Performers and roustabouts fled in all directions, yet the horrific beasts lumbered docilely along toward the main pavilion. Grag knew the swamp man driving them was Captain Future. But Curt had disguised himself so well, he was totally unrecognizable. His curly red hair was now straight and black, his tanned skin the unhealthy white of a swamp-dweller.
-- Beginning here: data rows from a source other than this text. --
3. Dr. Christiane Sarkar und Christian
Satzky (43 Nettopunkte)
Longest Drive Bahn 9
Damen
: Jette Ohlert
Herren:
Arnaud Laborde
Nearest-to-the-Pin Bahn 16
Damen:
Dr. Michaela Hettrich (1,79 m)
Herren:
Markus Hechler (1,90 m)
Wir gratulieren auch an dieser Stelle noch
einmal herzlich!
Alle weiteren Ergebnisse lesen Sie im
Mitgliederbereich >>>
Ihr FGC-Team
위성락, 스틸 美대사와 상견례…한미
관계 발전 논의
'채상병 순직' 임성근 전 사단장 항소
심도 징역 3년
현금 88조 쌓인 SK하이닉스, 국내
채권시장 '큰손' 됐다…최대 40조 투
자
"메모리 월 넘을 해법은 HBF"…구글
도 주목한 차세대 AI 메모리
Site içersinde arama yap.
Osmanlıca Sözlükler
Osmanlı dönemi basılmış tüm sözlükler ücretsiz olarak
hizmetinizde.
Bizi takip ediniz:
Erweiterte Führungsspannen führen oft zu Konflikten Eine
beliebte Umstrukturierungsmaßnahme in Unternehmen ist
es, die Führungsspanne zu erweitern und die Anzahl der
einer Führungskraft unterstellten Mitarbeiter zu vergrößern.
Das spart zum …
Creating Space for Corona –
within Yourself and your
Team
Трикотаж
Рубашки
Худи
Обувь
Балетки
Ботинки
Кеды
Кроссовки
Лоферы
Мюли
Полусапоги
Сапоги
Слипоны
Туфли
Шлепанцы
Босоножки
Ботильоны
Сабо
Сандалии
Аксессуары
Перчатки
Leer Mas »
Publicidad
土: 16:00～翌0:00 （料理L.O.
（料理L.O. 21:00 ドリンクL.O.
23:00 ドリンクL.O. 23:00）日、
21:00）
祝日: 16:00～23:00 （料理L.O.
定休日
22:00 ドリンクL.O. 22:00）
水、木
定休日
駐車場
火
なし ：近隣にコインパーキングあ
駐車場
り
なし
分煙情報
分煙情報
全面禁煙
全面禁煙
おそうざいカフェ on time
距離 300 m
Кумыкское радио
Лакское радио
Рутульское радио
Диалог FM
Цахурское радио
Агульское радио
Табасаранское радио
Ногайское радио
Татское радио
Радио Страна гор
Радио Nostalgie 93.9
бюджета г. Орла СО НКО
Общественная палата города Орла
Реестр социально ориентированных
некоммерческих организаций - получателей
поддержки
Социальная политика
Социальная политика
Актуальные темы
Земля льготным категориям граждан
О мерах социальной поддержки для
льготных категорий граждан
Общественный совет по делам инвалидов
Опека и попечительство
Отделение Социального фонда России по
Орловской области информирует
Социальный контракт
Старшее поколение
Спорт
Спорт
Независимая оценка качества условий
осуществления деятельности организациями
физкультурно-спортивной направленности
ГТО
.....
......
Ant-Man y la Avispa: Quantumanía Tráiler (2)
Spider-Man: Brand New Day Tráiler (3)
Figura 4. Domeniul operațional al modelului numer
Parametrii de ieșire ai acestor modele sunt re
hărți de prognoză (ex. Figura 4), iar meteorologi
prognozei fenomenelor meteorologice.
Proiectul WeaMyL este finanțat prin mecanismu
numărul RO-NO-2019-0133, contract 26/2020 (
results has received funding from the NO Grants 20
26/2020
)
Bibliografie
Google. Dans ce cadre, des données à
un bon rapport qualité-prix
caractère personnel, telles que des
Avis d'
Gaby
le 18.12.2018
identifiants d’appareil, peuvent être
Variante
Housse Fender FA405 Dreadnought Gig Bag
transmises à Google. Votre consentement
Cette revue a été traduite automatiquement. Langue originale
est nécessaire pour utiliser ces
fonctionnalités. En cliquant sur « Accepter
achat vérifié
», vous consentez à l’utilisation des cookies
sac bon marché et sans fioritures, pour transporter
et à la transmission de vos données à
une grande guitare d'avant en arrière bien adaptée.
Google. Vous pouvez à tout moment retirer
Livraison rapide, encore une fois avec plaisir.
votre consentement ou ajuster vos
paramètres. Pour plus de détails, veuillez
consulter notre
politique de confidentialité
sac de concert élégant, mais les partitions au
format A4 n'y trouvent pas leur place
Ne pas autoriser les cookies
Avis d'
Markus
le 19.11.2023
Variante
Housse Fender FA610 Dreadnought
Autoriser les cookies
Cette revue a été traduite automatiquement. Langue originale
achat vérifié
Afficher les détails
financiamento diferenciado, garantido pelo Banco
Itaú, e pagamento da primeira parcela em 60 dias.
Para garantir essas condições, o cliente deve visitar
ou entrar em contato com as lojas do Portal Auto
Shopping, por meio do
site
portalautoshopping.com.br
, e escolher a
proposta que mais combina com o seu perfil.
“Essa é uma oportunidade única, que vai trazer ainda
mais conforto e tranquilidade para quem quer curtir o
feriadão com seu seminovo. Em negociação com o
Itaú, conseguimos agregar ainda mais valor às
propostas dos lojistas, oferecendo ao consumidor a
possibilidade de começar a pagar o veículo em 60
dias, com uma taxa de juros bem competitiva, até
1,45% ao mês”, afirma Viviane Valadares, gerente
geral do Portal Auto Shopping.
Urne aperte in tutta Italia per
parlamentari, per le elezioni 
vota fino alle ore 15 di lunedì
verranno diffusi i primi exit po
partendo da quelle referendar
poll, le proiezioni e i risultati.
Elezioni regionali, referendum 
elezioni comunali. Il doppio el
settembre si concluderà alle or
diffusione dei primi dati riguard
He wore a soiled old zipper-suit, and had one hand thrust idly into its pocket.

Grag guessed that Curt had his will-dampener in that pocket to keep the beasts in a submissive stupor by means of its radiations. He saw Captain Future approach the office of Jur Nugat, the circus proprietor, who had locked himself inside.

“Take those beasts away!” shrieked the Saturnian.

“I can control ‘em,” Curt answered confidently in a soft Venusian dialect. “I’m Kovo, and I thought maybe you’d buy these marsh tigers.”

Fearfully Jur Nugat emerged, trembling, but apparently reassured by the obvious docility of the ferocious beasts. Grag heard him ask:

“You really have tamed these monsters? But nobody has ever tamed marsh tigers!”

“I have,” the pseudo-Venusian replied casually. “Watch me.”

Grag saw Curt playfully cuff the monstrous beasts, wrestle with them, do everything possible to rouse them. They remained docile.

“Say, if you did that in an act, it would be the sensation of the circus!” Jur Nugat yapped excitedly. “Will you?”

“Well, I’d only figured to sell you the beasts,” Curt answered with assumed reluctance.

“I’ll pay any salary you ask — within reason,” Jur Nugat offered. “But I won’t buy the brutes unless you come with them.”

 

FOR the rest of that day, Grag heard of nothing but the Venusian who had actually tamed marsh tigers, and was going to work in an act with them in that evening’s show. When evening came, lights and music flared and blared all through the circus and the side-shows. Crowds of curious, chattering Venusians began streaming into the grounds.

“You’ll go on fourth, after the Moon Wolf,” Ul Quorn told Grag. “Your Thinking Machine will follow you.”

When the Moon Wolf had finished its turn, speaking patiently in its husky voice to exhibit its human intelligence, it was Grag’s cue to go on. He had already prepared an act with bars and weights.

“I’m the Strong Man of Space,” he roared at the audience. “See that bar? Watch me break it in half.”

A ripple of amazement came from the spectators as Grag seized a steelite bar and actually snapped it into two pieces. The applause mounted as Grag lifted colossal weights, bent girders, and concluded by lifting a light platform on which twenty men were standing.

“Now the Thinking Machine!” shouted the barker. “The automaton that actually answers your questions.”

The cylinder that contained the hidden Brain was brought out and the audience began firing questions at it. It replied hesitantly in a deliberately artificial voice.

“Why doesn’t my husband get back from Earth?” asked a woman.

“Husband — Earth — pretty girl,” answered Simon.

A roar of laughter went up. In replying to questions, the Brain was careful not to make the answers too appropriate. He didn’t want anybody there to think he was anything but a cleverly faked machine. Then he felt himself lifted off the stage to make way for the Chameleon Man’s turn. Resting unnoticed in the wings, Simon heard the Hearer and Ul Quorn speaking close beside him.

“I tell you, it’s Captain Future in disguise, right here in the circus!” Ul Quorn was saying in a low tense voice. “That devil is on our trail. I’m going to put him out of the way right now.”